Ternyata,
sampai saat ini masih banyak komunitas relawan yang belum paham tentang mengapa
dan bagaimana sekretariat bersama relawan penanggulangan bencana (SRPB) Jawa
Timur muncul dengan segala kiprahnya. Belum banyak yang tahu bahwa kemunculannya
itu karena adanya kebijakan dari BPBD Provinsi Jawa Timur.
Banyak
versi yang dikatakan oleh berbagai kalangan tentang keberadaan SRPB Jatim
dengan segala aktivitasnya. Diantaranya, pembentukan SRPB itu diharapkan bisa
merangkul berbagai komunitas/organisasi relawan dalam kegiatan bareng untuk
meningkatkan kapasitas relawan, dan memudahkan koordinasi antara relawan dengan
BPBD.
Dengan
demikian keberadaan SRPB akan memudahkan BPBD dalam melakukan pembinaan, dan
mobilisasi dalam sebuah kegiatan yang berhubungan dengan upaya pengurangan
risiko bencana, maupun dalam aksi penanggulangan bencana di semua fase.
Itulah
salah satu kebijakan yang dilontarkan oleh Kalaksa BPBD Provinsi Jawa Timur,
waktu itu.

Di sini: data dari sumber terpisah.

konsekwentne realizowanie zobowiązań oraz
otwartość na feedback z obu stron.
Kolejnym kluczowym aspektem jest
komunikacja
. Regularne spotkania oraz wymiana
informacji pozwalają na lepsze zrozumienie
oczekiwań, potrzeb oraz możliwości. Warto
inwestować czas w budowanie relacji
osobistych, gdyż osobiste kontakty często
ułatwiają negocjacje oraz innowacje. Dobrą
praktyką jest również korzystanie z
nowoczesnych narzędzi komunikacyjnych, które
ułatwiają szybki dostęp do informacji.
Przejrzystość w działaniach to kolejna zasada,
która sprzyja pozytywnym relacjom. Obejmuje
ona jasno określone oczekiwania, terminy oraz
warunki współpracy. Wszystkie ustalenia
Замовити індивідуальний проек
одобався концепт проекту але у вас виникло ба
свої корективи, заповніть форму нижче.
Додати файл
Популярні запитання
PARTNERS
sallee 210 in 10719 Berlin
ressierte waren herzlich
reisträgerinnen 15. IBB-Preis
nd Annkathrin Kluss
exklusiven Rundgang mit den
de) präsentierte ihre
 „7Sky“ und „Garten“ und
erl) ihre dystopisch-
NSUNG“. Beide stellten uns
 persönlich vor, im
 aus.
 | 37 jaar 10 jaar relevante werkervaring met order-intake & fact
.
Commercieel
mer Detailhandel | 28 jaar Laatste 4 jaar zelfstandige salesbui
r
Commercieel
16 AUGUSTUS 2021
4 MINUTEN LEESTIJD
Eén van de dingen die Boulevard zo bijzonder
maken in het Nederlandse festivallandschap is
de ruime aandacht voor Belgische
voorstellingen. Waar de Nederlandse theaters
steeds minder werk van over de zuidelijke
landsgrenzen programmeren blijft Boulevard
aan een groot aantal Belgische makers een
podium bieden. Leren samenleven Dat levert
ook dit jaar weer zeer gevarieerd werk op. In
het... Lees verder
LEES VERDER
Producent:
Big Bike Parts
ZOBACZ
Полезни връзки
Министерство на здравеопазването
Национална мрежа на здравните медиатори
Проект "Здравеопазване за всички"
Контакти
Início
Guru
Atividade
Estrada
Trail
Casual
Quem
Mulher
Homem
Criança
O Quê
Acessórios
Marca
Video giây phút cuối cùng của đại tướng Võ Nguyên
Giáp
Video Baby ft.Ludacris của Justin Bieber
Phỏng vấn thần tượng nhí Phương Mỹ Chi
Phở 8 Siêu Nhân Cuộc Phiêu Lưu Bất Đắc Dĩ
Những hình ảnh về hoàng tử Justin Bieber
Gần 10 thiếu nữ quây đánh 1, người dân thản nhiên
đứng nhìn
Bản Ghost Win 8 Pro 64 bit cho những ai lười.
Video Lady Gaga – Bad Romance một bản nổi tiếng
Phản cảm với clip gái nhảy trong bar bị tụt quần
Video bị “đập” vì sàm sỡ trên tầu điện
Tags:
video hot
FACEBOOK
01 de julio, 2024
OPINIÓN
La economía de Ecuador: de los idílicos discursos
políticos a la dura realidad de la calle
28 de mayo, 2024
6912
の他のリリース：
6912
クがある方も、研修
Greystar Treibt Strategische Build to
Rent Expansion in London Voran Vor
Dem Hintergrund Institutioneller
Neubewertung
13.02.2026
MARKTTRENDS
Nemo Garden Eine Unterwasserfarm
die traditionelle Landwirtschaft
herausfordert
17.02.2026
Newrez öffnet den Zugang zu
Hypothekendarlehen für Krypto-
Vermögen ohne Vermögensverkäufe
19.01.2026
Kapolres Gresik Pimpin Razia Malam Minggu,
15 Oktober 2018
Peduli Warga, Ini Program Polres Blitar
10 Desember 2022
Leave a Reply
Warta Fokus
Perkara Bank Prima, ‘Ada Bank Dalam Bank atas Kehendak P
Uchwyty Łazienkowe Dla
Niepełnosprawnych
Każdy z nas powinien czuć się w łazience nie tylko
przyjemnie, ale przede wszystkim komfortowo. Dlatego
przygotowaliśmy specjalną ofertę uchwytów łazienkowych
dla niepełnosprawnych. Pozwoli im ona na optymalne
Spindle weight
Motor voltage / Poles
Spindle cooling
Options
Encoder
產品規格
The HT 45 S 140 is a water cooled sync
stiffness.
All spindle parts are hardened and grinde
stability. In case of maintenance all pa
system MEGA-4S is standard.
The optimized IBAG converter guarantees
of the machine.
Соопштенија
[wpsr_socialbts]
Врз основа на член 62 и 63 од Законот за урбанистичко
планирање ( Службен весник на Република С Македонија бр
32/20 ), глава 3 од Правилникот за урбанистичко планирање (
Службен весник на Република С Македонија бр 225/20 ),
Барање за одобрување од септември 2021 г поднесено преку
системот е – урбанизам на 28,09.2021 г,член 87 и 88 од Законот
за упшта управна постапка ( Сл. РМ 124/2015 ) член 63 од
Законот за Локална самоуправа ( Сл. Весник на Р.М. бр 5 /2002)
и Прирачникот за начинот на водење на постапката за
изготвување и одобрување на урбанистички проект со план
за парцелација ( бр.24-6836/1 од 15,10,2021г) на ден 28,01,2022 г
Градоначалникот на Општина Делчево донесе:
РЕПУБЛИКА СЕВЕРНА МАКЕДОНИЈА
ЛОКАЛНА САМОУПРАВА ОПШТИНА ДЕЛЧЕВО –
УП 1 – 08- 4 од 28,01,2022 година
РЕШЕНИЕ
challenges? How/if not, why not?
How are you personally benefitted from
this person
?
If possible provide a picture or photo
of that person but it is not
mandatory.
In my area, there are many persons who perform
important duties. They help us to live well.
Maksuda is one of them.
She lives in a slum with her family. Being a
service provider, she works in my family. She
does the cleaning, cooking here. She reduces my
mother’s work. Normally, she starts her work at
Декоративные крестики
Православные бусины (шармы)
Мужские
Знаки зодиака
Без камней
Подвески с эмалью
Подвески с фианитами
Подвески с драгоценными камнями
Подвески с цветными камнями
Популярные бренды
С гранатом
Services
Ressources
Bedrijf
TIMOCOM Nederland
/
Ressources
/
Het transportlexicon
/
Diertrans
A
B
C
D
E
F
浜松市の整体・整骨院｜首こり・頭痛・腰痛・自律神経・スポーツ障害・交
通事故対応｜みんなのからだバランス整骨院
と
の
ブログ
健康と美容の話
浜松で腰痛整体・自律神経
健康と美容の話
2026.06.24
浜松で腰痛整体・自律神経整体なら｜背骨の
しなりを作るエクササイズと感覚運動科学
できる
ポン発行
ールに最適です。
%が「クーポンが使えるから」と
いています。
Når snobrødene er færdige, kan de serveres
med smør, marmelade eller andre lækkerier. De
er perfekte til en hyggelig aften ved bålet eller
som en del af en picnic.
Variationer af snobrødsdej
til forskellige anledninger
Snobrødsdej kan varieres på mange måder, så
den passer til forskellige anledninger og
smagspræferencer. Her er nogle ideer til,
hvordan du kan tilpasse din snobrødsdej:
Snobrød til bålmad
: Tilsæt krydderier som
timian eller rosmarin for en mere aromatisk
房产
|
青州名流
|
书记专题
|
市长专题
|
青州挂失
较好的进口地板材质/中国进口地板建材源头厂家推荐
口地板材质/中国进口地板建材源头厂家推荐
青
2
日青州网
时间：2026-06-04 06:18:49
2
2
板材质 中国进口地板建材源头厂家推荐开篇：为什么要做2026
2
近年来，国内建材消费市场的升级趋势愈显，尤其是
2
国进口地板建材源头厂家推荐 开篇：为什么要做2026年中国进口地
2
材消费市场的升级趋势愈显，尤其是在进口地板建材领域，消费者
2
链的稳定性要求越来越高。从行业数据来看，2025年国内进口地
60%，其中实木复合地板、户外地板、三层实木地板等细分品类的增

Termasuk kebijakan yang “mengharuskan”
Mas Lukman dengan lembaganya membantu proses kelahiran SRPB, sejak awal perencanaan
sampai terpilihnya kepengurusan dalam sebuah kongres, dengan segala programnya. Jelaslah bahwa terbentuknya SRPB itu berdasar kebijakan BPBD,
bukan keinginan sekelompok relawan.
Waktu itu, kongres yang diselenggarakan di Hotel Regent Park, Kota Malang. Dihadiri oleh banyak perwakilan dari berbagai komuitas/organisasi relawan yang ada di Jawa timur (data komunitas/organisasi relawan didapat dari BPBD Provinsi Jawa Timur). Mereka datang dari berbagai daerah dengan modal semangat untuk saling merapat, bukan saling menghujat, apalagi saling mengambil manfaat.
Fasilitas
yang didapat peserta hanyalah konsumsi dan tidur gratis di Hotel. Itu saja, tidak ada
yang lain. Namun mereka semua bahagia, karena bisa berkumpul bersama, bersemuka
untuk berbagi cerita.
Untuk
memelihara semangat peserta sepulang dari kongres, pengurus mengambil langkah cepat menggelar
pertemuan rutin, bertempat dimana saja untuk segera membuat kegiatan, diantaranya program ‘jagong bareng’ yang diberi nama “Arisan
Ilmu Nol Rupiah” (AINR). Kegiatan ini sebagai upaya mempererat tali silaturahmi
yang telah terjalin saat kongres di Hotel Regent Park.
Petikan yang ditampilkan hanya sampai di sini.